BUSINESSES will have to fork out less cash for Tamworth Regional Council’s new events levy.
Councillors wrangled over the special rate variation with most agreeing it was not ‘the right time’ to introduce a hike.
Instead, council slashed the new rate to just six per cent over three years as opposed to nine per cent across three.
“While painful to put across the community in the short term, in the long term this will have significant ongoing benefits,” councillor Phil Betts said.
The first bill will come in July 2020 if it’s approved by tariff watchdog, the Independent Pricing and Regulatory Tribunal [IPART].
The aim of the levy is to increase Tamworth’s bidding power when new events come under the auctioneer’s hammer.

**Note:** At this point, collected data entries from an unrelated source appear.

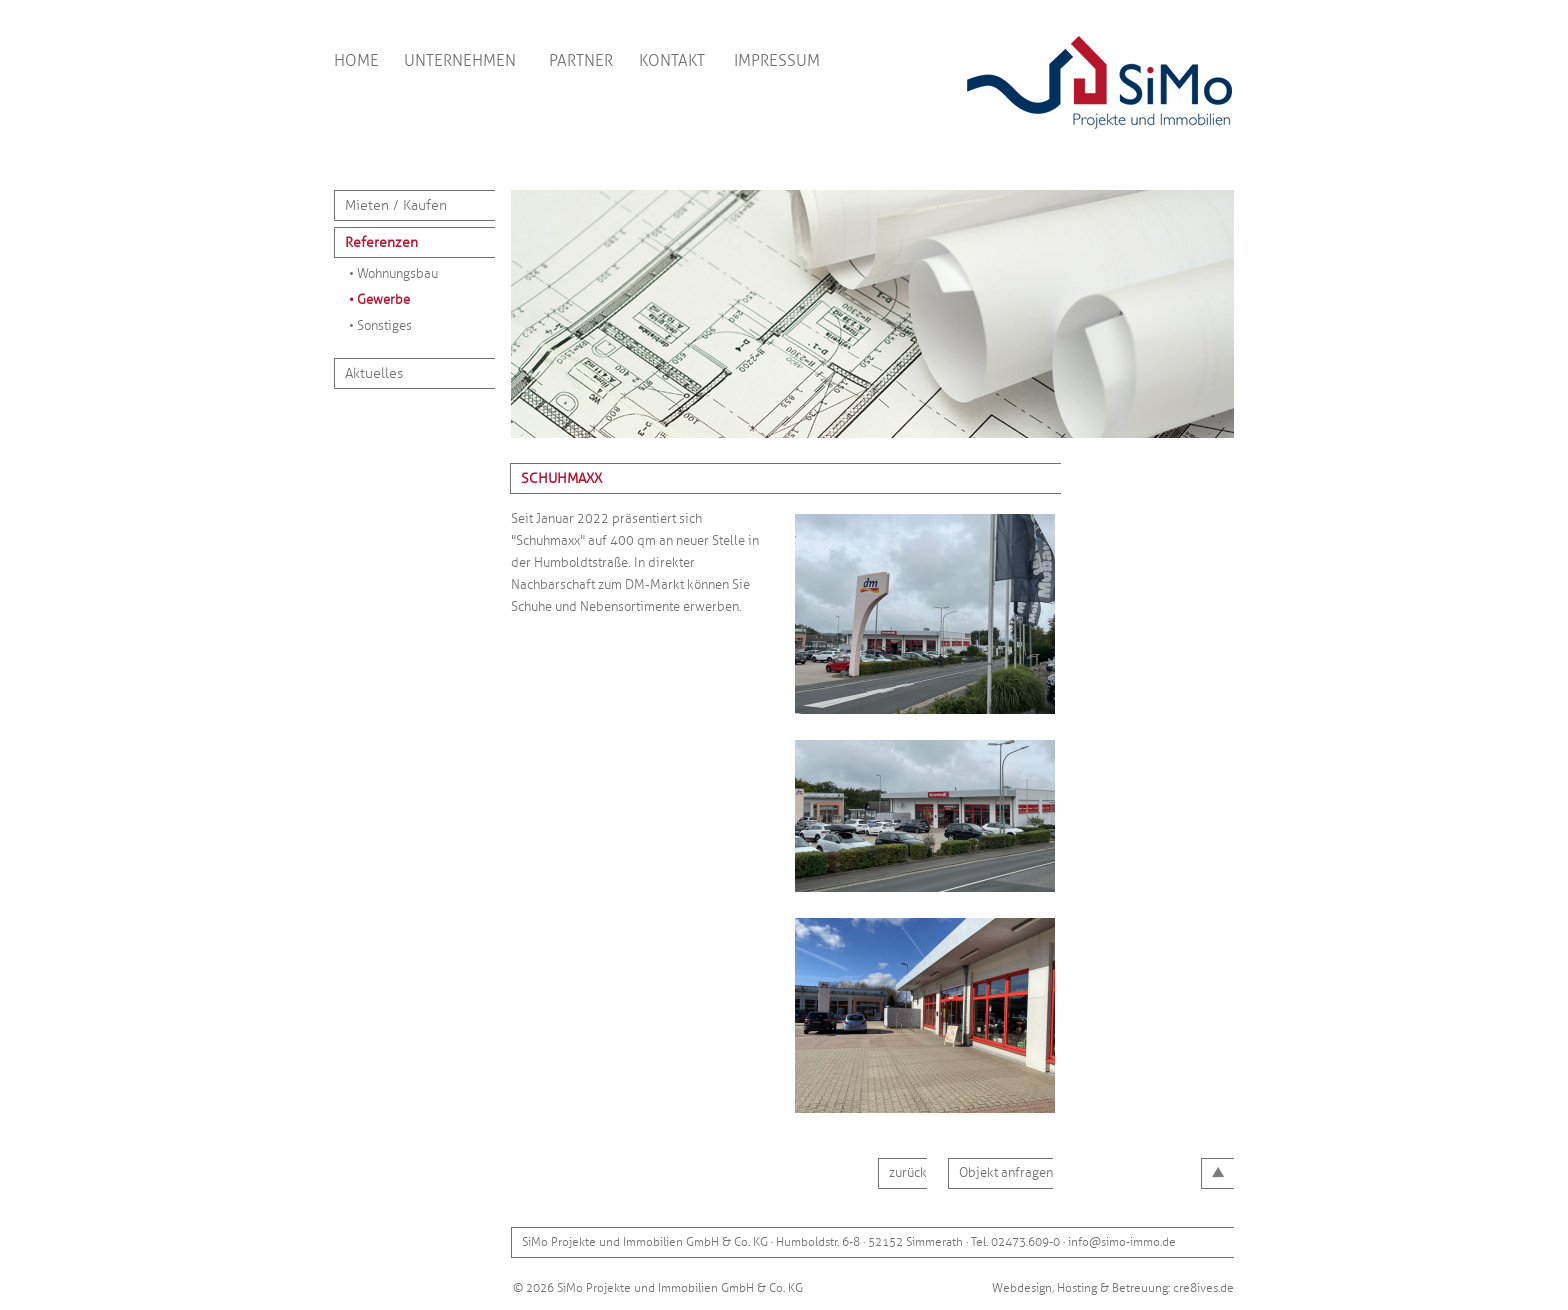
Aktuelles (374, 373)
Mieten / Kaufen (396, 205)
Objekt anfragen (1006, 1173)
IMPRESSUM (777, 61)
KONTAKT (672, 61)
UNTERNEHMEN (460, 61)
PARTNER (581, 61)
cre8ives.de (1203, 1288)
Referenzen (381, 242)
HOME (356, 61)
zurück (908, 1173)
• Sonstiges (380, 326)
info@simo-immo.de (1122, 1242)
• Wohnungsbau (393, 274)
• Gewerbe (379, 300)
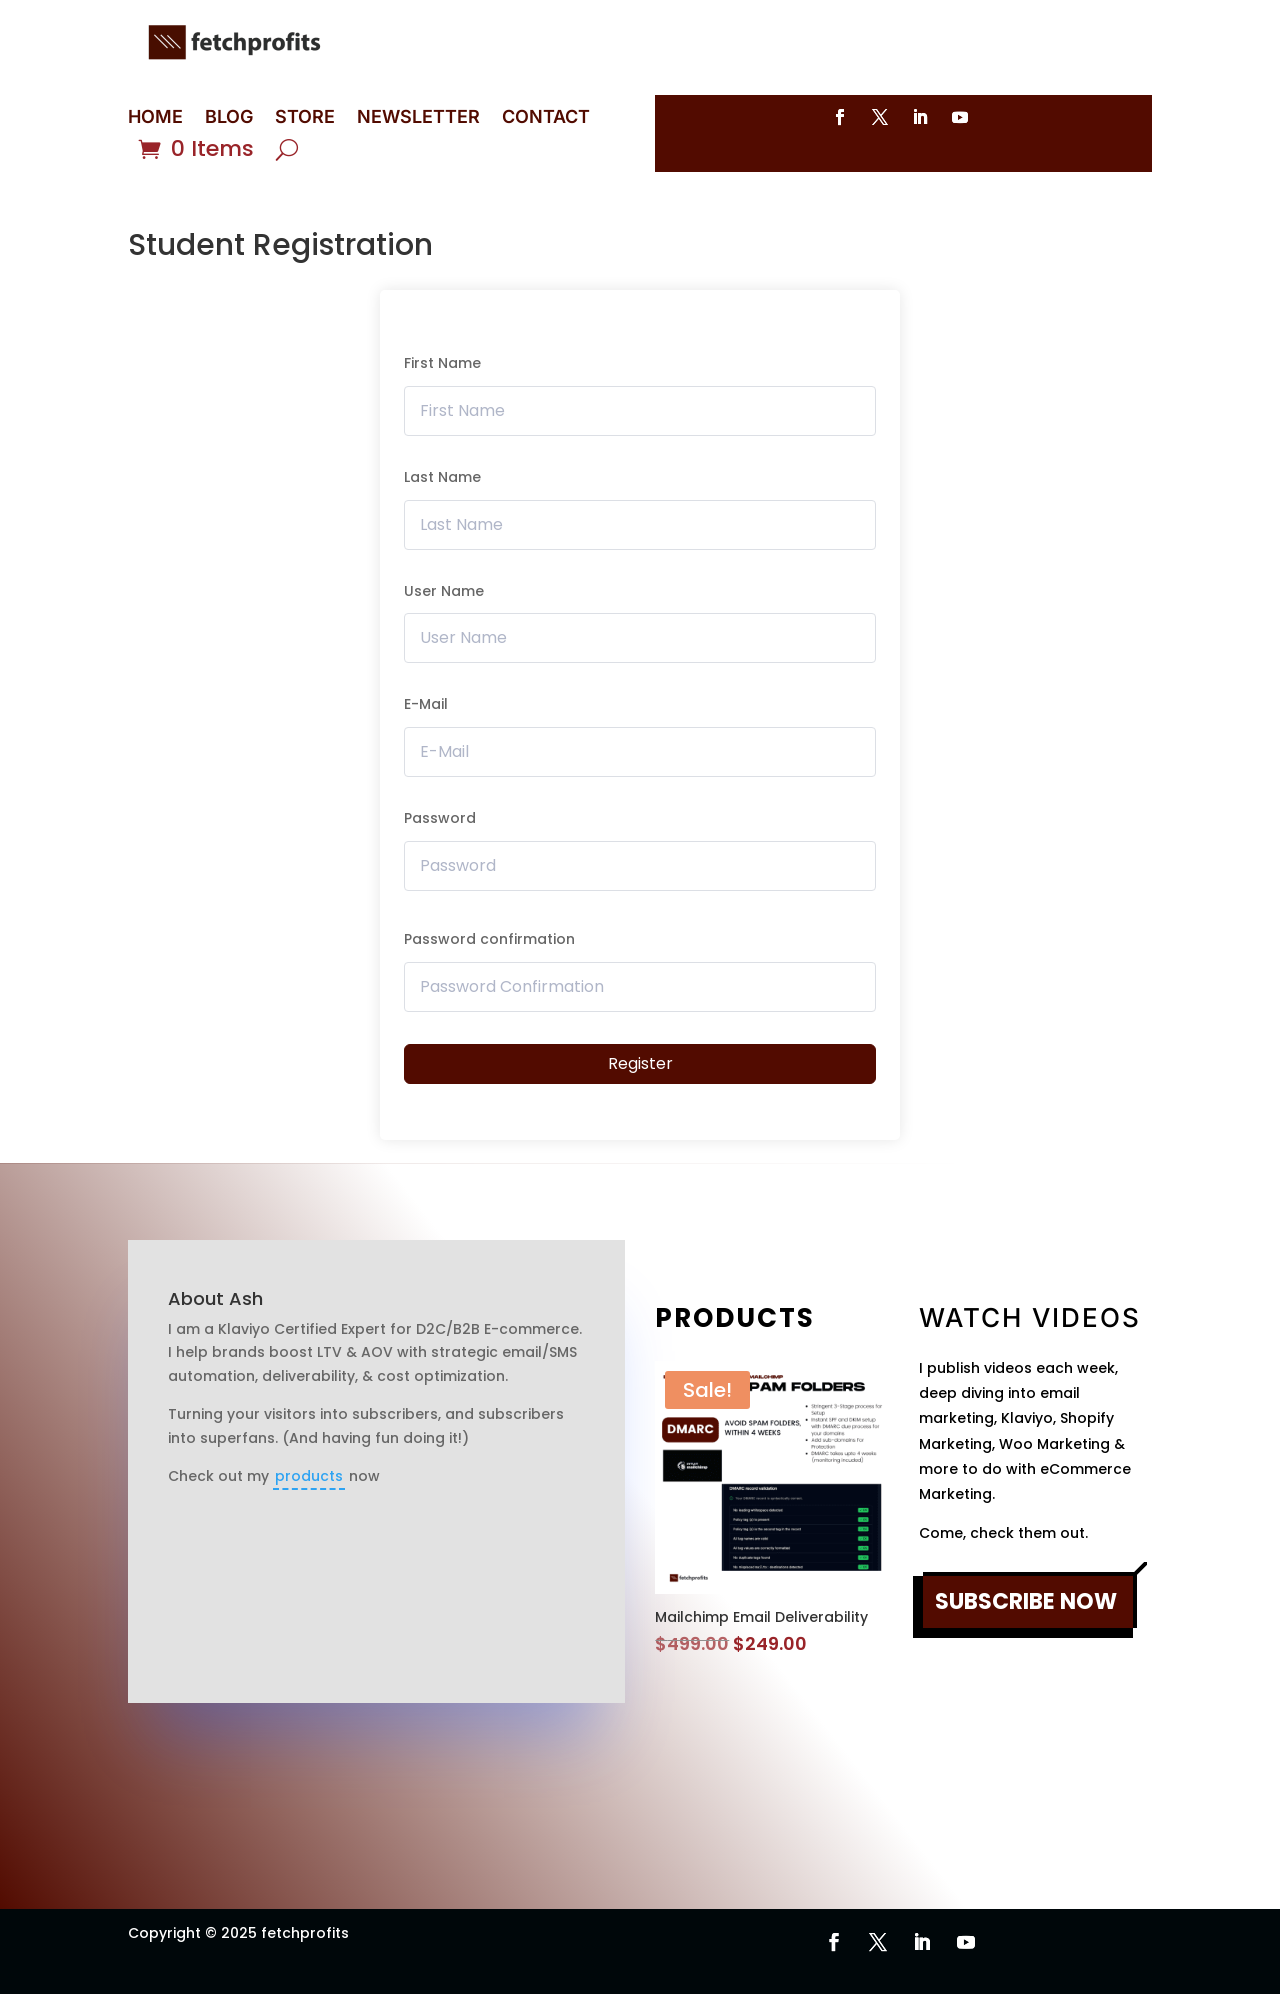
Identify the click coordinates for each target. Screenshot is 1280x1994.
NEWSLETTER (418, 118)
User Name (444, 591)
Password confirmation (489, 939)
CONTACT (546, 118)
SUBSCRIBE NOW (1026, 1601)
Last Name (442, 477)
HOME (155, 118)
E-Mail (426, 704)
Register (640, 1063)
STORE (305, 118)
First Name (442, 363)
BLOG (229, 118)
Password (440, 818)
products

Mark Rodda was the only councillor who opposed the levy, he argued council should “do the utmost” to protect small business.
“We talk about small business being the powerhouse or engine room of the economy but we can’t take every opportunity for another charge and I think small businesses expect more from us, I can’t support this tonight,” he said.
The controversial levy stirred up debate in the business community, with some business owners concerned they wouldn’t see the kick back.
At this stage there is no definite strategy to attract new events, but mayor Col Murray said it was better to lock in the funds now.
While painful to put across the community in the short term, in the long term this will have significant ongoing benefits.Phil Betts
“We’re already on the brink of trying to find remaining efficiencies to not reduce services,” he said.
“The opportunity is there to bring events to the city, if the revenue isn’t there I’m not sure what the community can expect.
“This is a positive way of accessing some funds to support the desires of the community.”
The money is reserved exclusively for new events to be staged in the off-peak periods.